U.S. warplanes were first scrambled in a "show of force" against the oncoming convoy. But then five vehicles kept approaching, coming within 29 kilometers of the base when they were finally hit by U.S. aircraft.
The coalition confirmed that the convoy posed a direct threat to "U.S. partner forces" -- "despite Russian attempts to dissuade pro-regime movement" toward the base.
The strike marks the first time that the Pentagon has offered aerial protection to its Arab proxies under assault from pro-Syrian militias.
The timing of this American escalation is noteworthy for several reasons.
First, it comes just weeks after U.S. warships in the Mediterranean fired 59 Tomahawk cruise missiles against Assad's Shayrat airbase, which Western intelligence agencies allege was used to launch a deadly chemical weapons attack in northern Syria. That intervention was the first time the U.S. directly attacked the Syrian government.
Second, the al-Tanf skirmish comes just hours after President Donald Trump is scheduled to depart Washington for a tour of the Middle East, his first overseas trip since assuming office.
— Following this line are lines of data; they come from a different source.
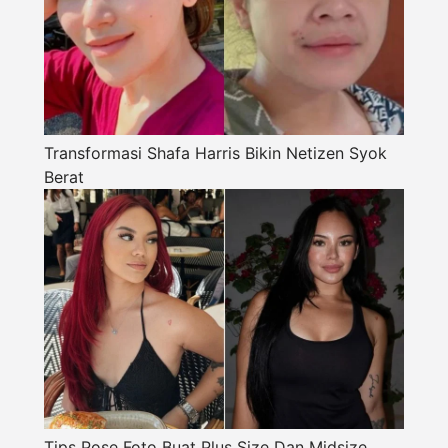
Transformasi Shafa Harris Bikin Netizen Syok
Berat
Tips Pose Foto Buat Plus Size Dan Midsize,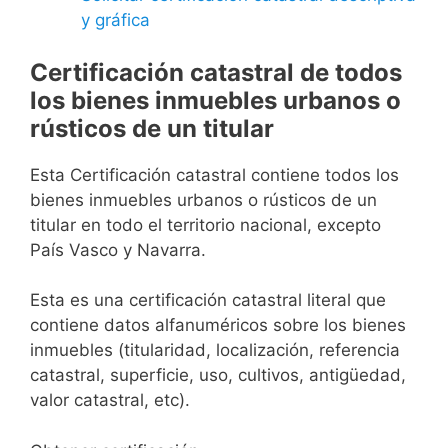
y gráfica
Certificación catastral de todos
los bienes inmuebles urbanos o
rústicos de un titular
Esta Certificación catastral contiene todos los
bienes inmuebles urbanos o rústicos de un
titular en todo el territorio nacional, excepto
País Vasco y Navarra.
Esta es una certificación catastral literal que
contiene datos alfanuméricos sobre los bienes
inmuebles (titularidad, localización, referencia
catastral, superficie, uso, cultivos, antigüedad,
valor catastral, etc).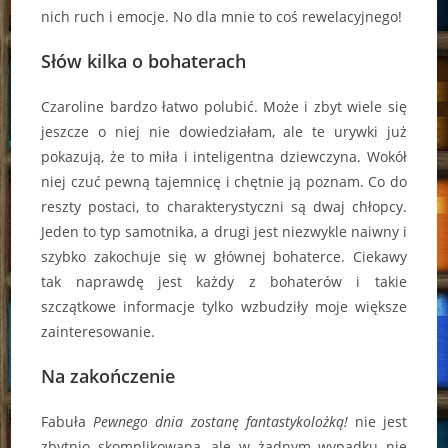
nich ruch i emocje. No dla mnie to coś rewelacyjnego!
Słów kilka o bohaterach
Czaroline bardzo łatwo polubić. Może i zbyt wiele się
jeszcze o niej nie dowiedziałam, ale te urywki już
pokazują, że to miła i inteligentna dziewczyna. Wokół
niej czuć pewną tajemnicę i chętnie ją poznam. Co do
reszty postaci, to charakterystyczni są dwaj chłopcy.
Jeden to typ samotnika, a drugi jest niezwykle naiwny i
szybko zakochuje się w głównej bohaterce. Ciekawy
tak naprawdę jest każdy z bohaterów i takie
szczątkowe informacje tylko wzbudziły moje większe
zainteresowanie.
Na zakończenie
Fabuła
Pewnego dnia zostanę fantastykolożką!
nie jest
zbytnio skomplikowana, ale w żadnym wypadku nie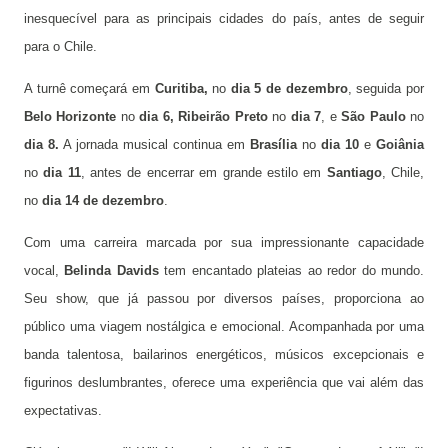
inesquecível para as principais cidades do país, antes de seguir
para o Chile.
A turnê começará em
Curitiba,
no
dia 5 de dezembro
, seguida por
Belo Horizonte
no
dia 6,
Ribeirão Preto
no
dia 7
, e
São Paulo
no
dia 8.
A jornada musical continua em
Brasília
no
dia 10
e
Goiânia
no
dia 11
, antes de encerrar em grande estilo em
Santiago
, Chile,
no
dia 14 de dezembro
.
Com uma carreira marcada por sua impressionante capacidade
vocal,
Belinda Davids
tem encantado plateias ao redor do mundo.
Seu show, que já passou por diversos países, proporciona ao
público uma viagem nostálgica e emocional. Acompanhada por uma
banda talentosa, bailarinos energéticos, músicos excepcionais e
figurinos deslumbrantes, oferece uma experiência que vai além das
expectativas.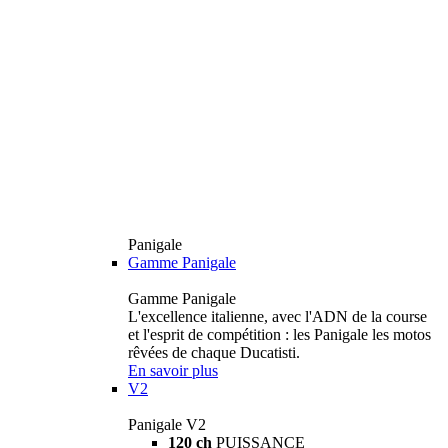
Panigale
Gamme Panigale
Gamme Panigale
L'excellence italienne, avec l'ADN de la course
et l'esprit de compétition : les Panigale les motos
rêvées de chaque Ducatisti.
En savoir plus
V2
Panigale V2
120 ch
PUISSANCE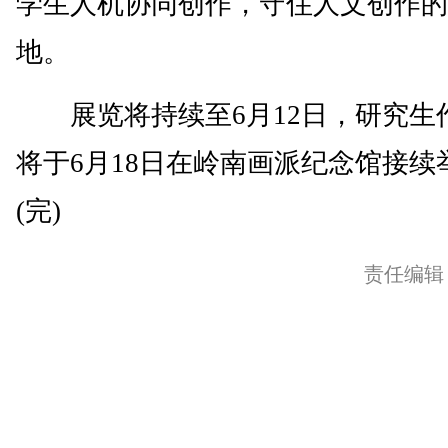
学生人机协同创作，守住人文创作的
地。
展览将持续至6月12日，研究生
将于6月18日在岭南画派纪念馆接续
(完)
责任编辑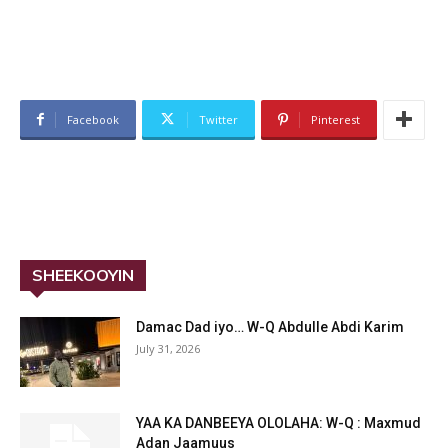
Facebook
Twitter
Pinterest
SHEEKOOYIN
Damac Dad iyo… W-Q Abdulle Abdi Karim
July 31, 2026
YAA KA DANBEEYA OLOLAHA: W-Q : Maxmud
Adan Jaamuus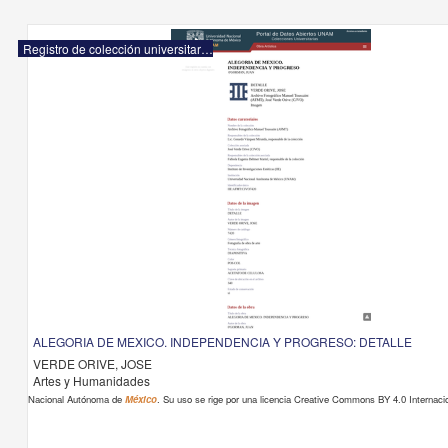
Registro de colección universitaria
ALEGORIA DE MEXICO. INDEPENDENCIA Y PROGRESO: DETALLE
VERDE ORIVE, JOSE
Artes y Humanidades
Nacional Autónoma de
México
. Su uso se rige por una licencia Creative Commons BY 4.0 Internacio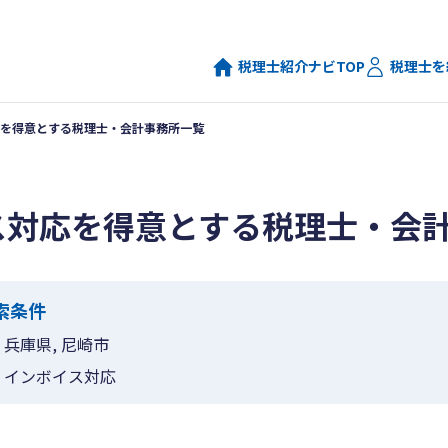
税理士紹介ナビTOP
税理士を
を得意とする税理士・会計事務所一覧
ス対応を得意とする税理士・会
索条件
兵庫県, 尼崎市
インボイス対応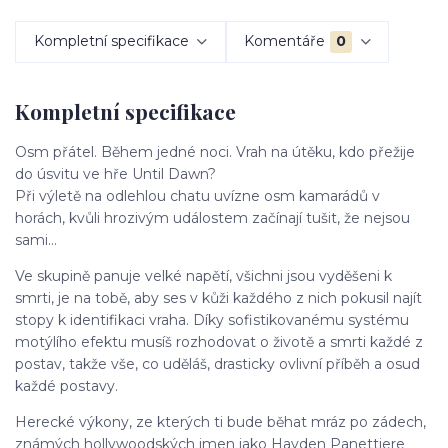
Kompletní specifikace
Komentáře
0
Kompletní specifikace
Osm přátel. Během jedné noci. Vrah na útěku, kdo přežije
do úsvitu ve hře Until Dawn?
Při výletě na odlehlou chatu uvízne osm kamarádů v
horách, kvůli hrozivým událostem začínají tušit, že nejsou
sami...
Ve skupině panuje velké napětí, všichni jsou vyděšeni k
smrti, je na tobě, aby ses v kůži každého z nich pokusil najít
stopy k identifikaci vraha. Díky sofistikovanému systému
motýlího efektu musíš rozhodovat o životě a smrti každé z
postav, takže vše, co uděláš, drasticky ovlivní příběh a osud
každé postavy.
Herecké výkony, ze kterých ti bude běhat mráz po zádech,
známých hollywoodských jmen jako Hayden Panettiere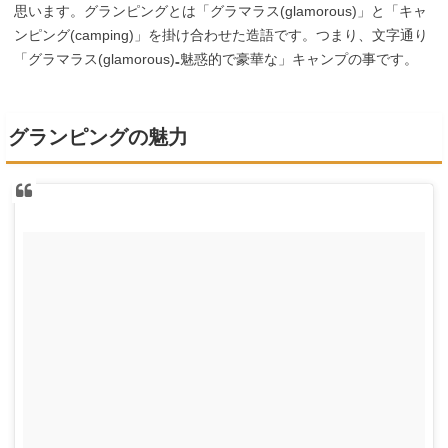
思います。グランピングとは「グラマラス(glamorous)」と「キャ
ンピング(camping)」を掛け合わせた造語です。つまり、文字通り
「グラマラス(glamorous)₌魅惑的で豪華な」キャンプの事です。
グランピングの魅力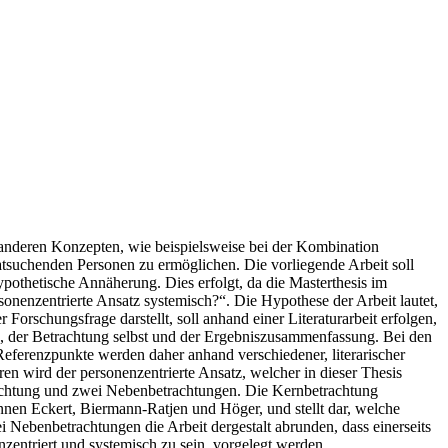
i anderen Konzepten, wie beispielsweise bei der Kombination
ratsuchenden Personen zu ermöglichen. Die vorliegende Arbeit soll
pothetische Annäherung. Dies erfolgt, da die Masterthesis im
onenzentrierte Ansatz systemisch?“. Die Hypothese der Arbeit lautet,
Forschungsfrage darstellt, soll anhand einer Literaturarbeit erfolgen,
ng, der Betrachtung selbst und der Ergebniszusammenfassung. Bei den
Referenzpunkte werden daher anhand verschiedener, literarischer
en wird der personenzentrierte Ansatz, welcher in dieser Thesis
etrachtung und zwei Nebenbetrachtungen. Die Kernbetrachtung
nnen Eckert, Biermann-Ratjen und Höger, und stellt dar, welche
Nebenbetrachtungen die Arbeit dergestalt abrunden, dass einerseits
nzentriert und systemisch zu sein, vorgelegt werden.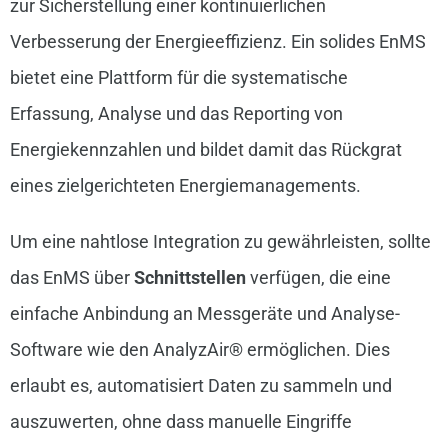
zur Sicherstellung einer kontinuierlichen
Verbesserung der Energieeffizienz. Ein solides EnMS
bietet eine Plattform für die systematische
Erfassung, Analyse und das Reporting von
Energiekennzahlen und bildet damit das Rückgrat
eines zielgerichteten Energiemanagements.
Um eine nahtlose Integration zu gewährleisten, sollte
das EnMS über
Schnittstellen
verfügen, die eine
einfache Anbindung an Messgeräte und Analyse-
Software wie den AnalyzAir® ermöglichen. Dies
erlaubt es, automatisiert Daten zu sammeln und
auszuwerten, ohne dass manuelle Eingriffe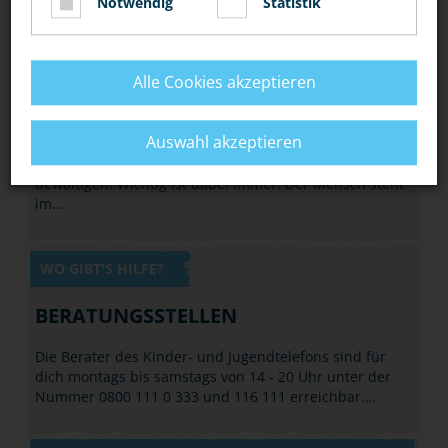
Notwendig
Statistik
DEINE POLIZEI
AUFGABEN
Alle Cookies akzeptieren
Der Mensch steht im Mittelpunkt
Auswahl akzeptieren
Die Polizei muss viele unterschiedliche Aufgaben
bewältigen. Wichtig ist dabei immer: Der Mensch steht
im…
WO GIBT'S HILFE?
BERATUNGSSTELLEN
Die Berater des Kinder- und Jugendtelefons sind für
dich montags bis samstags von 14 - 20 Uhr unter der
Nummer 0800 111 0 333 und 116 111 erreichbar.…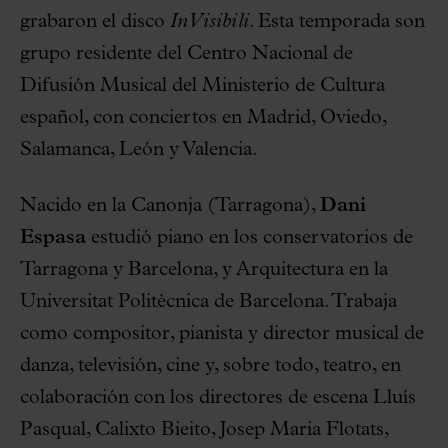
grabaron el disco
InVisibili
. Esta temporada son
grupo residente del Centro Nacional de
Difusión Musical del Ministerio de Cultura
español, con conciertos en Madrid, Oviedo,
Salamanca, León y Valencia.
Nacido en la Canonja (Tarragona),
Dani
Espasa
estudió piano en los conservatorios de
Tarragona y Barcelona, y Arquitectura en la
Universitat Politècnica de Barcelona. Trabaja
como compositor, pianista y director musical de
danza, televisión, cine y, sobre todo, teatro, en
colaboración con los directores de escena Lluís
Pasqual, Calixto Bieito, Josep Maria Flotats,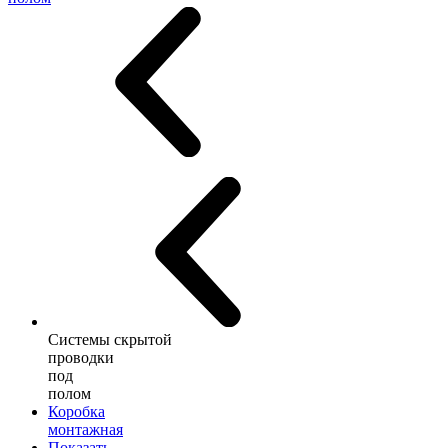
Системы скрытой
проводки
под
полом
Коробка
монтажная
Показать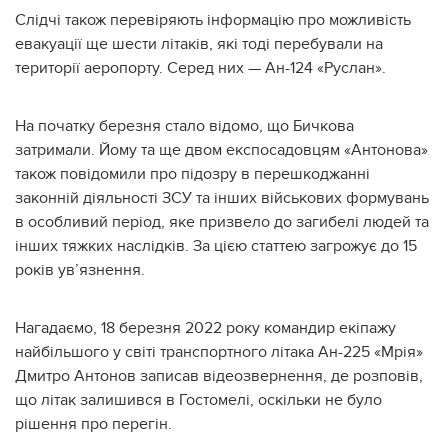
Слідчі також перевіряють інформацію про можливість
евакуації ще шести літаків, які тоді перебували на
території аеропорту. Серед них — Ан-124 «Руслан».
На початку березня стало відомо, що Бичкова
затримали. Йому та ще двом експосадовцям «Антонова»
також повідомили про
підозру
в перешкоджанні
законній діяльності ЗСУ та інших військових формувань
в особливий період, яке призвело до загибелі людей та
інших тяжких наслідків. За цією статтею загрожує до 15
років ув’язнення.
Нагадаємо, 18 березня 2022 року командир екіпажу
найбільшого у світі транспортного літака Ан-225 «Мрія»
Дмитро Антонов записав відеозвернення, де розповів,
що літак залишився в Гостомелі, оскільки не було
рішення про перегін.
He will travel to Jerusalem and Riyadh, Saudi Arabia where he is expected to reassure Israel and America's Sunni Gulf allies that his administration is committed to containing and deterring Iran, now the principal security underwriter of the Assad regime in Syria.
Third, the U.S. Treasury Department on Wednesday sanctioned two senior Iranian officials, one of whom, the department said in a press statement, "facilitated the sale of explosives and provided other support to Syria." The other was "the director of the organization responsible for Iran's solid-fueled ballistic missile program."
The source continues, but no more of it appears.